[Exercise objective]: Wherever "Tolérance" shows up in the records below, copy the whole line.

[Exercise input]:
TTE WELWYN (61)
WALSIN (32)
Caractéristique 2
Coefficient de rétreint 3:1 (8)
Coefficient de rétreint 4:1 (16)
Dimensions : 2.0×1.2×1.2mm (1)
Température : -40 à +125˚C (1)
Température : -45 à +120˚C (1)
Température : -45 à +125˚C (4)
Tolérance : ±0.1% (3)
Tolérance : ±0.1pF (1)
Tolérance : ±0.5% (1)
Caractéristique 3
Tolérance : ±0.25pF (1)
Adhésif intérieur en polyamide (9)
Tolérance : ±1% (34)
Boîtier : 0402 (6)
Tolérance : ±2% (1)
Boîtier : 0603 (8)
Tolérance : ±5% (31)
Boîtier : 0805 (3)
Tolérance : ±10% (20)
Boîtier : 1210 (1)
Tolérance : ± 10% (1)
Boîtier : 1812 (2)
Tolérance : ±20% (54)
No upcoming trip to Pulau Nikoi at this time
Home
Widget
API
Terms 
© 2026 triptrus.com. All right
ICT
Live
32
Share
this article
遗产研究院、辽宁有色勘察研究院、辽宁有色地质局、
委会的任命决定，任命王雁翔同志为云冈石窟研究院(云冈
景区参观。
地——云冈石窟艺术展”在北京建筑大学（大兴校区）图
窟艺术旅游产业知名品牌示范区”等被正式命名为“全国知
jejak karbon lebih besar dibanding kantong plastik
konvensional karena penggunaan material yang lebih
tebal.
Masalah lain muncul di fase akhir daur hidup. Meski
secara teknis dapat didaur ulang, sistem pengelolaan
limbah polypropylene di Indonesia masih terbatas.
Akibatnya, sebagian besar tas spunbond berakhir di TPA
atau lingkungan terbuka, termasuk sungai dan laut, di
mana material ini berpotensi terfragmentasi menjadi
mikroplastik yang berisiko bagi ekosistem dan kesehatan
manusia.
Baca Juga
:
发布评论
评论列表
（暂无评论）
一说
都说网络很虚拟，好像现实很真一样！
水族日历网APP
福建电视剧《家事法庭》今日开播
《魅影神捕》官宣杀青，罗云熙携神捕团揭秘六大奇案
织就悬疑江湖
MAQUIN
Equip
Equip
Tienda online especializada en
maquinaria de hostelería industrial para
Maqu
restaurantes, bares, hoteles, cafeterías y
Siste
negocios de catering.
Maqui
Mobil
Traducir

[Solution]:
Tolérance : ±0.1% (3)
Tolérance : ±0.1pF (1)
Tolérance : ±0.5% (1)
Tolérance : ±0.25pF (1)
Tolérance : ±1% (34)
Tolérance : ±2% (1)
Tolérance : ±5% (31)
Tolérance : ±10% (20)
Tolérance : ± 10% (1)
Tolérance : ±20% (54)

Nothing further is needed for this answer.